Menü

30. Oktober 2010 - Luz Maria de Stefano de Lenkait:

Die NATO steht vor einer wichtigen Konferenz und im Fokus politischer Beobachter, Anlass für eine Stellungnahme zu

Süddeutsche Zeitung (SZ) vom 23.10.2010, Rubrik Außenansicht:
„Die NATO – Pakt der Bürokraten“ von Alexander Chramtschichin

Zuerst Austritt Deutschlands aus der NATO

Der Aufsatz des russischen Akademikers Alexander Chramtschichin „Die NATO – Pakt der Bürokraten“ in der SZ vom 23.10.2010 ist hoch interessant und gibt Anlass zu weiterem realistischen Nachdenken über ein Relikt aus dem Kalten Krieg, das, anstatt sich aufzulösen, in Europa trotz seiner Illegalität und Illegitimität weiter besteht.

Der Moskauer Akademiker erinnert an den NATO-Überfall auf Jugoslawien als Demonstration des aggressiven Charakters des NATO-Militärpaktes.
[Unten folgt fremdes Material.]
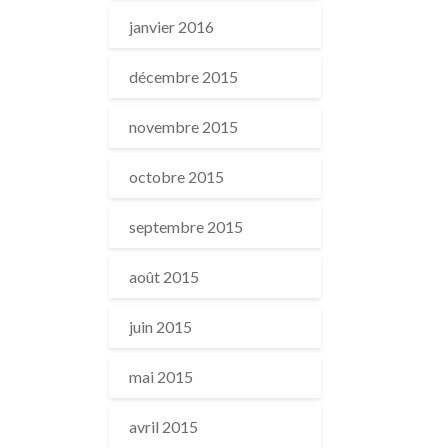
janvier 2016
décembre 2015
novembre 2015
octobre 2015
septembre 2015
août 2015
juin 2015
mai 2015
avril 2015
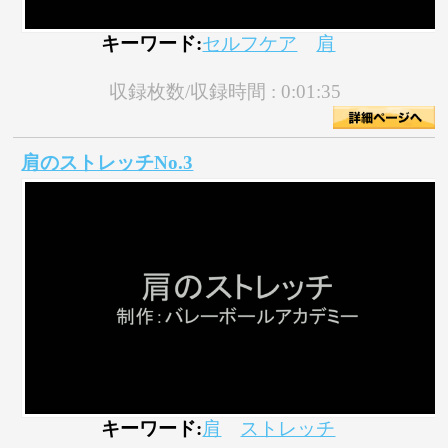
キーワード:
セルフケア
肩
収録枚数/収録時間 :
0:01:35
肩のストレッチNo.3
キーワード:
肩
ストレッチ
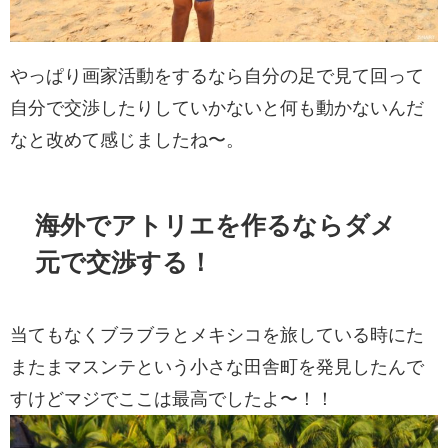
やっぱり画家活動をするなら自分の足で見て回って
自分で交渉したりしていかないと何も動かないんだ
なと改めて感じましたね〜。
海外でアトリエを作るならダメ
元で交渉する！
当てもなくブラブラとメキシコを旅している時にた
またまマスンテという小さな田舎町を発見したんで
すけどマジでここは最高でしたよ〜！！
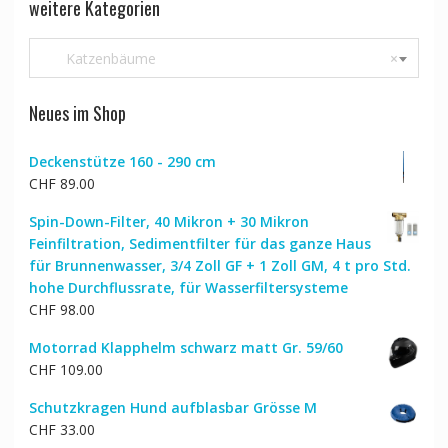
weitere Kategorien
Katzenbäume
×
Neues im Shop
Deckenstütze 160 - 290 cm
CHF
89.00
Spin-Down-Filter, 40 Mikron + 30 Mikron
Feinfiltration, Sedimentfilter für das ganze Haus
für Brunnenwasser, 3/4 Zoll GF + 1 Zoll GM, 4 t pro Std.
hohe Durchflussrate, für Wasserfiltersysteme
CHF
98.00
Motorrad Klapphelm schwarz matt Gr. 59/60
CHF
109.00
Schutzkragen Hund aufblasbar Grösse M
CHF
33.00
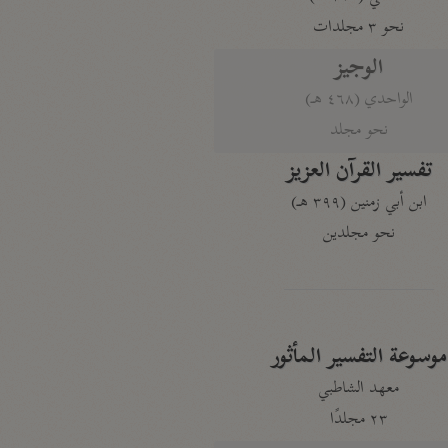
نحو ٣ مجلدات
الوجيز
الواحدي (٤٦٨ هـ)
نحو مجلد
تفسير القرآن العزيز
ابن أبي زمنين (٣٩٩ هـ)
نحو مجلدين
موسوعة التفسير المأثور
معهد الشاطبي
٢٣ مجلدًا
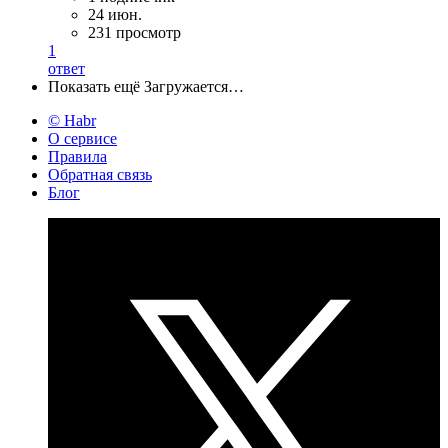
24 июн.
231 просмотр
1
ответ
Показать ещё
Загружается…
© Habr
О сервисе
Правила
Обратная связь
Блог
Die Aggression, die Joschka Fischer gegen Belgrad billigte und durchzusetzen half, war bösartig und feige. Sie fand in schamloser Verletzung der Prinzipien statt, auf denen die UNO aufgebaut worden ist. (Art.33/1 der Charta Vereinten Nationen).
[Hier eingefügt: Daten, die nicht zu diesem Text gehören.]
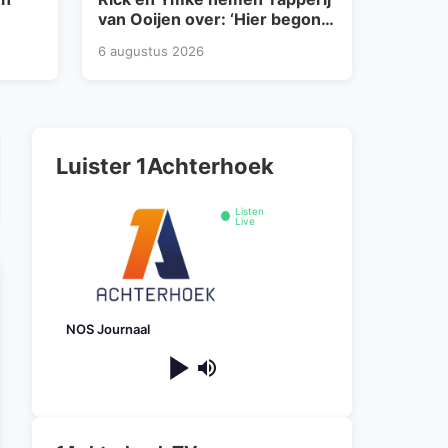
van Ooijen over: ‘Hier begon
het voor mij als 14-jarige’
6 augustus 2026
Luister 1Achterhoek
Listen
Live
NOS Journaal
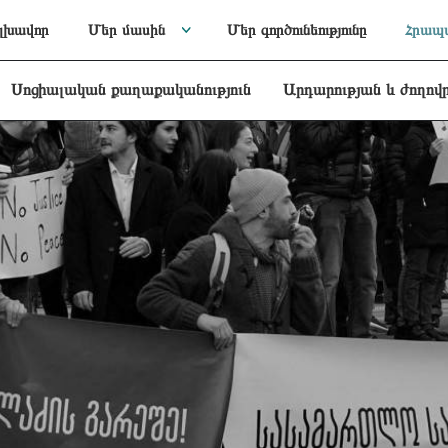
լխավոր
Մեր մասին
Մեր գործունեությունը
Հրապա
Սոցիալական քաղաքականություն
Արդարության և ժողով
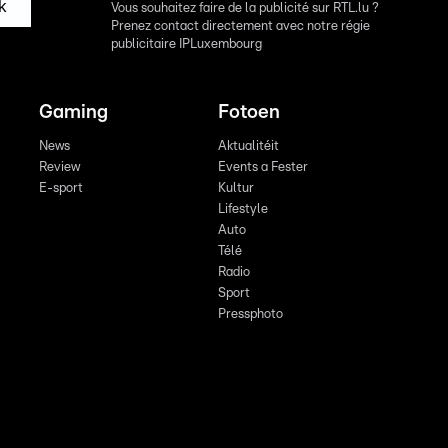
k
Vous souhaitez faire de la publicité sur RTL.lu ?
Prenez contact directement avec notre régie
publicitaire IPLuxembourg
Gaming
Fotoen
News
Aktualitéit
Review
Events a Fester
E-sport
Kultur
Lifestyle
Auto
Télé
Radio
Sport
Pressphoto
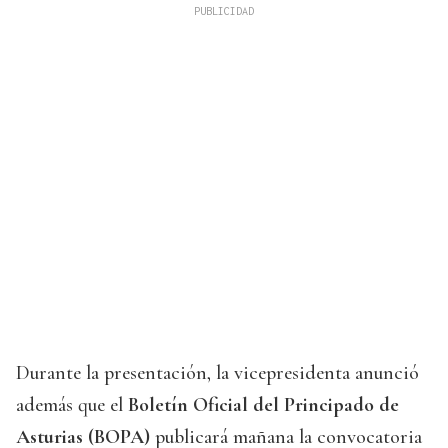
Durante la presentación, la vicepresidenta anunció
además que el
Boletín Oficial del Principado de
Asturias (BOPA)
publicará mañana la convocatoria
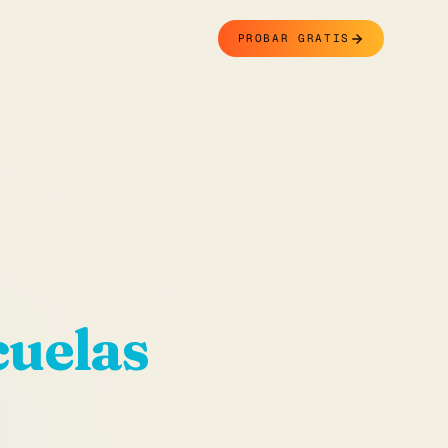
Contacto
PROBAR GRATIS
cuelas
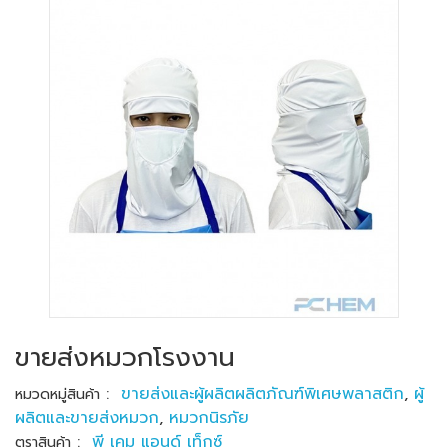
ขายส่งหมวกโรงงาน
:
ขายส่งและผู้ผลิตผลิตภัณฑ์พิเศษพลาสติก
,
ผู้
หมวดหมู่สินค้า
ผลิตและขายส่งหมวก
,
หมวกนิรภัย
:
พี เคม แอนด์ เท็กซ์
ตราสินค้า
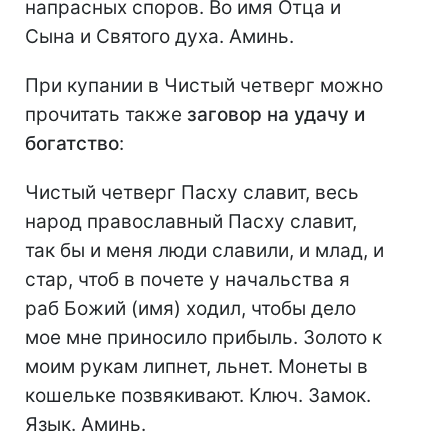
напрасных споров. Во имя Отца и
Сына и Святого духа. Аминь.
При купании в Чистый четверг можно
прочитать также
заговор на удачу и
богатство
:
Чистый четверг Пасху славит, весь
народ православный Пасху славит,
так бы и меня люди славили, и млад, и
стар, чтоб в почете у начальства я
раб Божий (имя) ходил, чтобы дело
мое мне приносило прибыль. Золото к
моим рукам липнет, льнет. Монеты в
кошельке позвякивают. Ключ. Замок.
Язык. Аминь.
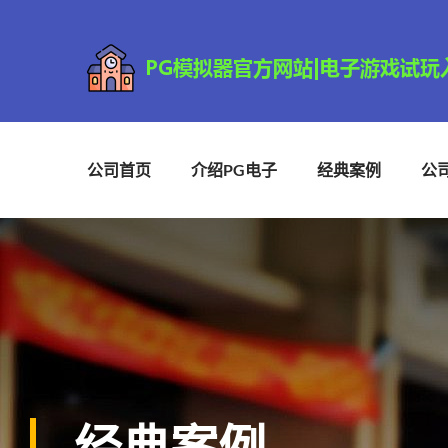
公司首页
介绍PG电子
经典案例
公
经典案例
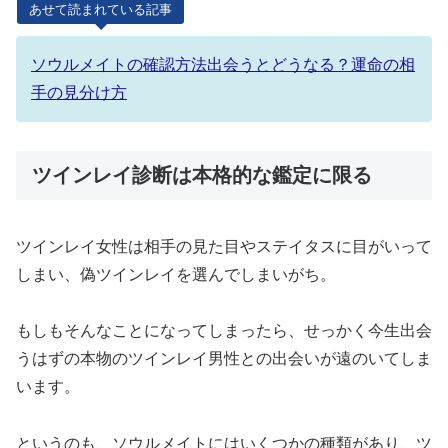
あせて読まれている記事
ソウルメイトの確認方法出会うとどうなる？運命の相
手の見分け方
ツインレイ診断は本格的な鑑定に限る
ツインレイ女性は相手の見た目やステイタスに目がいって
しまい、偽ツインレイを選んでしまいがち。
もしもそんなことになってしまったら、せっかく今生出会
うはずの本物のツインレイ男性との出会いが遠のいてしま
います。
というのも、ソウルメイトにはいくつかの種類があり、ツ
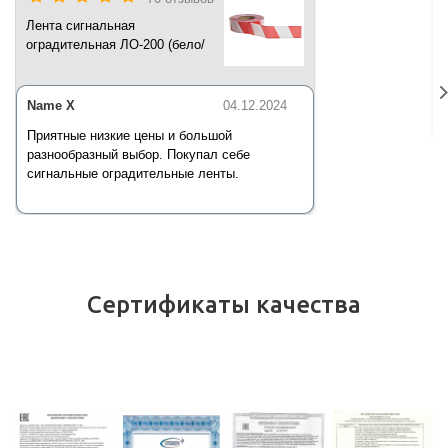
Лента сигнальная
оградительная ЛО-200 (бело/
красная) 200 п.м*50 мм*35 мкм
Name X
04.12.2024
Приятные низкие цены и большой
разнообразный выбор. Покупал себе
сигнальные оградительные ленты.
Сертификаты качества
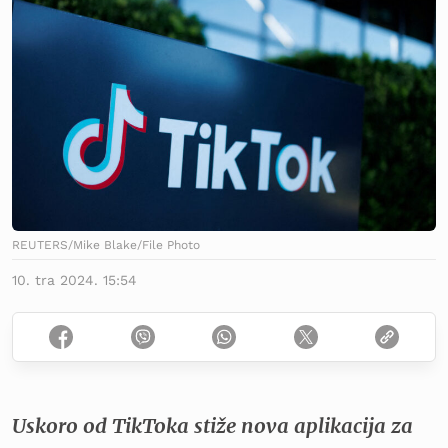
REUTERS/Mike Blake/File Photo
10. tra 2024. 15:54
Uskoro od TikToka stiže nova aplikacija za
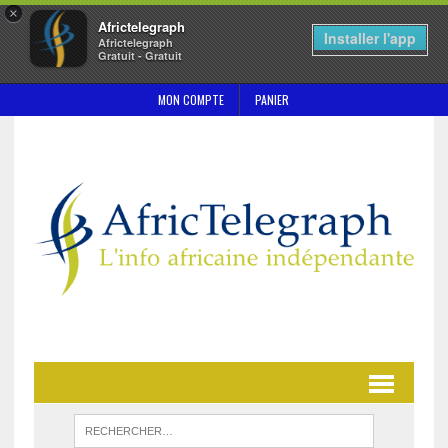
×
Africtelegraph
Installer l'app
Africtelegraph
Gratuit - Gratuit
MON COMPTE
PANIER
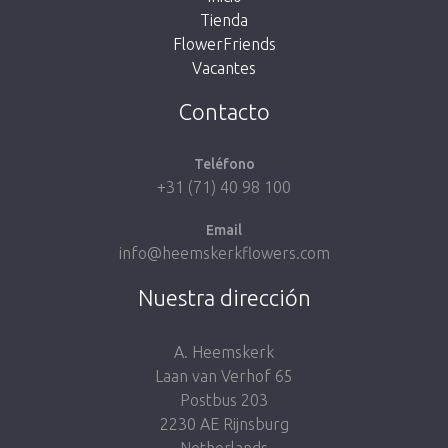
Tienda
FlowerFriends
Vacantes
Volver a la tienda
Contacto
Teléfono
+31 (71) 40 98 100
Email
info@heemskerkflowers.com
Nuestra dirección
A. Heemskerk
Laan van Verhof 65
Postbus 203
2230 AE Rijnsburg
Netherlands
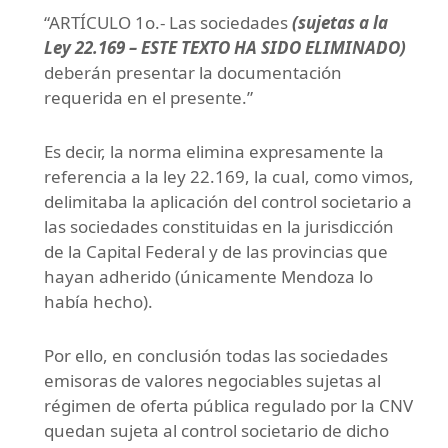
“ARTÍCULO 1o.- Las sociedades
(sujetas a la
Ley 22.169 – ESTE TEXTO HA SIDO ELIMINADO)
deberán presentar la documentación
requerida en el presente.”
Es decir, la norma elimina expresamente la
referencia a la ley 22.169, la cual, como vimos,
delimitaba la aplicación del control societario a
las sociedades constituidas en la jurisdicción
de la Capital Federal y de las provincias que
hayan adherido (únicamente Mendoza lo
había hecho).
Por ello, en conclusión todas las sociedades
emisoras de valores negociables sujetas al
régimen de oferta pública regulado por la CNV
quedan sujeta al control societario de dicho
Nach der Niederlage der letzten europäischen Macht, die sich das Recht nahm, andere Nationen auf dem Kontinent anzugreifen und ihre Grenzen neu zu ziehen, wurde das Nürnberger Tribunal einberufen. Das Nürnberger Tribunal definierte Verbrechen gegen den Frieden als die schlimmste Verletzung des Völkerrechts. Im Statut für den Internationalen Militärgerichtshof werden unter II. Zuständigkeit und allgemeine Grundsätze (Art.6) Verbrechen gegen den Frieden beschrieben als „Pläne, Vorbereitung, Einleitung oder Durchführung eines Angriffskriegs oder eines Krieges unter Verletzung internationaler Verträge, Abkommen oder Zusicherungen oder Beteiligung an einem gemeinsamen Plan oder an einer Verschwörung zur Ausführung einer der vorgenannten Handlungen“.
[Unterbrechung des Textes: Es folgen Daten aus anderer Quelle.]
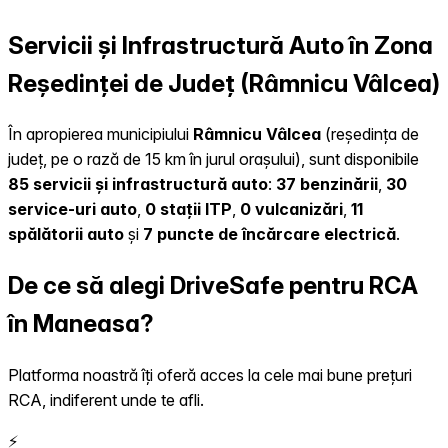
Servicii și Infrastructură Auto în Zona
Reședinței de Județ (Râmnicu Vâlcea)
În apropierea municipiului
Râmnicu Vâlcea
(reședința de
județ, pe o rază de 15 km în jurul orașului), sunt disponibile
85 servicii și infrastructură auto
:
37 benzinării
,
30
service-uri auto
,
0 stații ITP
,
0 vulcanizări
,
11
spălătorii auto
și
7 puncte de încărcare electrică
.
De ce să alegi DriveSafe pentru RCA
în Maneasa?
Platforma noastră îți oferă acces la cele mai bune prețuri
RCA, indiferent unde te afli.
⚡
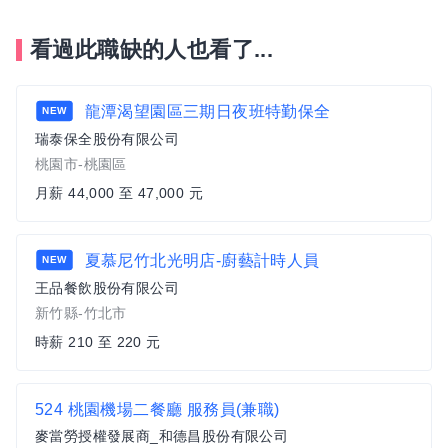
看過此職缺的人也看了...
龍潭渴望園區三期日夜班特勤保全
NEW
瑞泰保全股份有限公司
桃園市-桃園區
月薪 44,000 至 47,000 元
夏慕尼竹北光明店-廚藝計時人員
NEW
王品餐飲股份有限公司
新竹縣-竹北市
時薪 210 至 220 元
524 桃園機場二餐廳 服務員(兼職)
麥當勞授權發展商_和德昌股份有限公司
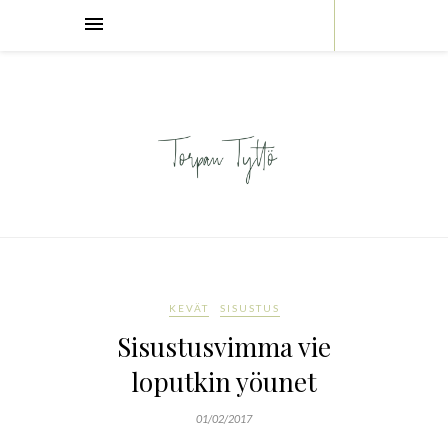
KEVÄT
SISUSTUS
Sisustusvimma vie
loputkin yöunet
01/02/2017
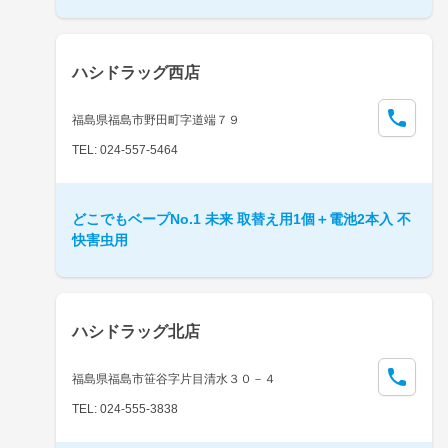
ハシドラッグ西店
福島県福島市野田町字道端７９
TEL: 024-557-5464
どこでもベープNo.1 未来 取替え用1個＋電池2本入 不
快害虫用
ハシドラッグ北店
福島県福島市笹谷字片目清水３０－４
TEL: 024-555-3838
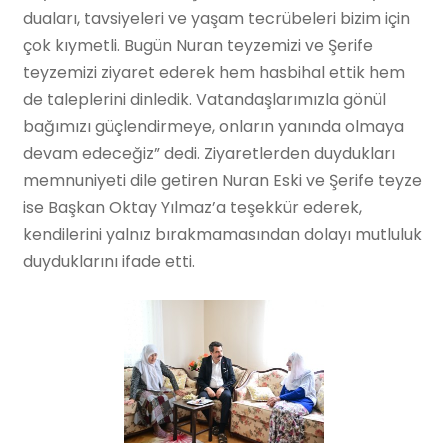
duaları, tavsiyeleri ve yaşam tecrübeleri bizim için
çok kıymetli. Bugün Nuran teyzemizi ve Şerife
teyzemizi ziyaret ederek hem hasbihal ettik hem
de taleplerini dinledik. Vatandaşlarımızla gönül
bağımızı güçlendirmeye, onların yanında olmaya
devam edeceğiz” dedi. Ziyaretlerden duydukları
memnuniyeti dile getiren Nuran Eski ve Şerife teyze
ise Başkan Oktay Yılmaz’a teşekkür ederek,
kendilerini yalnız bırakmamasından dolayı mutluluk
duyduklarını ifade etti.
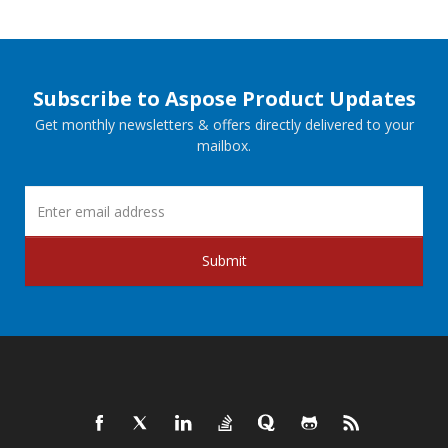
Subscribe to Aspose Product Updates
Get monthly newsletters & offers directly delivered to your
mailbox.
Submit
Als Türöffner für die Wiederaufnahme militärischer Überfälle in Europa musste eine so genannte „humanitäre Intervention“ herhalten. Jedoch wurde diese Ausrede sofort benutzt, als 50.000 Nato-Soldaten in die serbische Provinz Kosovo einmarschierten. Die Schröder-Fischer-Regierung verschaffte Deutschland wieder die Möglichkeit, Luft- und Bodenkriege zu führen, und dieser Staat hat den damals eingeschlagenen Weg bis heute nicht wieder verlassen. Truppen, Panzer und Tornados wurden nach Afghanistan entsandt und Kriegsschiffe vor die Küsten des Libanons und Somalias beordert.

Die „humanitäre Intervention“ wurde aus der Trickkiste geholt, um die NATO-Kriegsmaschinerie auch außerhalb ihres Verteidigungsbereichs aktiv werden zu lassen und sie als politisches Instrument zu installieren, mit dem die Vereinten Nationen umgangen und ersetzt werden können. Man konnte wieder Kriege aus traditionellen Gründen führen: Zur territorialen Abrundung, zur Aneignung von Ressourcen, zur Sicherung lebenswichtiger Transportrouten, einschließlich der Seewege, zur Bestrafung widerspenstiger Gegner oder einfach aus Rache. All das bleibt Inhalt der sogenannten „neuen Strategie“ der NATO, eine „neue Strategie“, die gar nicht neu ist, sondern ein weiteres Trugbild zeigt, um Akzeptanz zu werben.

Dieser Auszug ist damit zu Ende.